I wonder if Cavendish thought about the connection that might be made to the print of Albrecht Durer’s “Melancholy” (pictured above, right), where the figure of Melancholy is surrounded by scientific paraphernalia.  The rainbow in the background makes a nice connection with the splitting of light into a spectrum of colors.

In any event, Cavendish liked to write poems about trees and about oaks in particular.  Her poem about a man who has a dialogue with the oak tree that he is in the process of chopping down is certainly whimsical but with a surprise at the end.  Man, the man with the hatchet says says, strives to better himself.

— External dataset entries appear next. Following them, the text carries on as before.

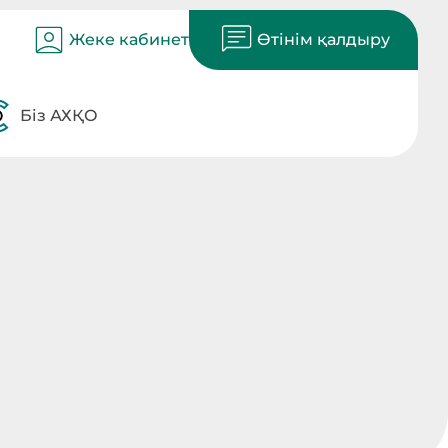
Жеке кабинет
Өтінім қалдыру
Біз АХҚО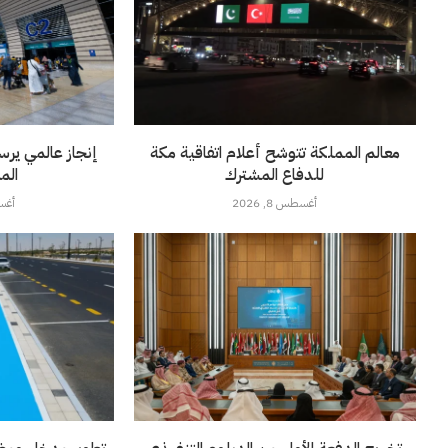
معالم المملكة تتوشح أعلام اتفاقية مكة
إنجاز عالمي يرس
للدفاع المشترك
الم
أغسطس 8, 2026
أغسطس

And [man] never can be satisfied, until
He, like a God, doth in Perfection dwell.
If you [the tree], as Man, desire like Gods to bee,
I’le spare your Life, and not cut downe your Tree.

Here we have Cavendish hinting at her beliefs regarding souls and all living things.  Pythagoras would not eat beans because he believed beans have souls.  Cavendish’s man with a hatchet, seems to spare the oak because of views about the soul that are similar.